Im vorliegenden Fall ist die Stellung des Beklagten als Vertragshändler nicht derart derjenigen eines Handelsvertreters angenähert, daß ihm ein Ausgleichsanspruch analog § 24 HVertrG zustehen würde. Bei der Abwägung der hiebei, wie dargestellt, heranzuziehenden Kriterien sprechen zwar folgende Umstände dafür, daß die Stellung des Beklagten derjenigen eines Handelsvertreters entsprechend sei: Der dem Beklagten jeweils gewährte Rabatt, dh die vom Beklagten erzielte Handelsspanne (nach Abzug derjenigen Unkosten, die ein Handelsvertreter nicht zu tragen hat) entsprach ungefähr der Provision eines Handelsvertreters der Gemeinschuldnerin. Der Beklagte trat nach außen hin im Einvernehmen mit der Gemeinschuldnerin als deren "Generalvertretung" auf; er verwendete im Geschäftsverkehr den Namen "H*****", der auch auf dem von der Gemeinschuldnerin zur Verfügung gestellten Geschäftspapier auffällig aufgedruckt war. Er erhielt Preislisten und technische Unterlagen, zum Teil auch über noch nicht patentierte Produkte. Zu in unregelmäßigen Abständen, teilweise zweimal jährlich, veranstalteten Vertretergesprächen (Mitarbeitermeetings) wurde er eingeladen; größtenteils nahm er daran teil.
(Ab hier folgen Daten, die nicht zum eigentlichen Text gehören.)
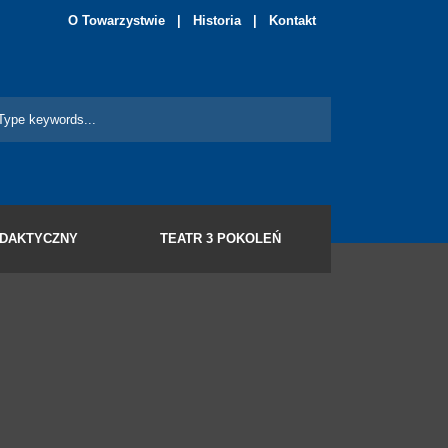
O Towarzystwie
|
Historia
|
Kontakt
YDAKTYCZNY
TEATR 3 POKOLEŃ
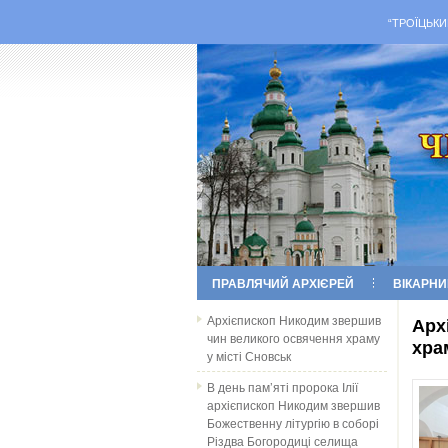
“ТРОЇЦЬКИ
ПРАВЛЯЧИЙ АРХІЄРЕЙ
ВІКАРНИ
Архієпископ Никодим звершив
Арх
чин великого освячення храму
хра
у місті Сновськ
В день пам’яті пророка Ілії
архієпископ Никодим звершив
Божественну літургію в соборі
Різдва Богородиці селища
Was die Übergabe von Kundenlisten anläßlich der Beendigung des Vertragsverhältnisses mit der Gemeinschuldnerin betrifft, war der Beklagte zwar hiezu nicht verpflichtet. Wie bereits ausgeführt, steht es dem jedoch gleich, wenn dem Vertragspartner - wie es hier der Fall war - bloß tatsächlich ermöglicht wird, den vom Vertragshändler erworbenen Kundenstamm auch nach Auflösung des Vertragsverhältnisses kontinuierlich zu nutzen. Diese Situation ist hier gegeben. Der Gemeinschuldnerin stand tatsächlich die Kundenliste des Beklagten zur Verfügung, weil sie der Beklagte für eine Aussendung übermittelt hatte. Der Beklagte hat nie geltend gemacht, daß die Gemeinschuldnerin nicht berechtigt wäre, die Kundenliste über diesen unmittelbaren Zweck hinaus auch nach Beendigung des Vertragsverhältnisses zu benützen.
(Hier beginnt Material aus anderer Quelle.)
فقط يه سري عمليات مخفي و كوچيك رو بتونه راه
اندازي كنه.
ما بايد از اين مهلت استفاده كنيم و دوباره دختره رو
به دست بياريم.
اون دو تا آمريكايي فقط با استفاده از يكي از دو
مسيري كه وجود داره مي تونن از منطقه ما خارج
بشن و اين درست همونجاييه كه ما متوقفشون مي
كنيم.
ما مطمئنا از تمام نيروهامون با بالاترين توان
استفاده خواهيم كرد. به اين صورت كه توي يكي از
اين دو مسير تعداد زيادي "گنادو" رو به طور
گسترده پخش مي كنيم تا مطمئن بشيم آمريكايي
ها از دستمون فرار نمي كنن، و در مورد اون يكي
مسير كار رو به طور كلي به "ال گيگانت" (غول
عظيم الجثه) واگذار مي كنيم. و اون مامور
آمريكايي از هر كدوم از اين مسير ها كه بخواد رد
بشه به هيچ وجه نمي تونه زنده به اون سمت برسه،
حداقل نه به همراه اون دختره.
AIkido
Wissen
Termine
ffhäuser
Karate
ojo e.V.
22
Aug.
Dagegen fehlen aber wesentliche Elemente, die einem Handelsvertretervertrag entsprechen. Dies gilt im besonderen insofern, als kein Wettbewerbsverbot vereinbart wurde. Der Beklagte führte auch tatsächlich Fremdprodukte. Dem zufolge verneinte schon das Berufungsgericht zutreffend, daß er dadurch die Auflösung der Vertragsbeziehung mit der Gemeinschuldnerin durch treuwidriges Verhalten verschuldet hätte. Darüber hinaus war der Beklagte in seiner geschäftlichen Gestion frei und in keiner Weise in den Betrieb der Gemeinschuldnerin eingebunden, der ihm gegenüber auch keinerlei Weisungs- und Kontrollrechte eingeräumt waren. Auch für die Preisbildung bestanden keine Vorschriften; der Umstand, daß sich der Beklagte aus Wettbewerbsgründen grundsätzlich an die Preise laut Liste der Gemeinschuldnerin hielt, stellt keineswegs eine Annäherung an die Stellung eines Handelsvertreters dar. Auch die Einladung zu Schulungen geht über die Beziehung des Herstellers zu einem (bloßen) Vertragshändler nicht hinaus.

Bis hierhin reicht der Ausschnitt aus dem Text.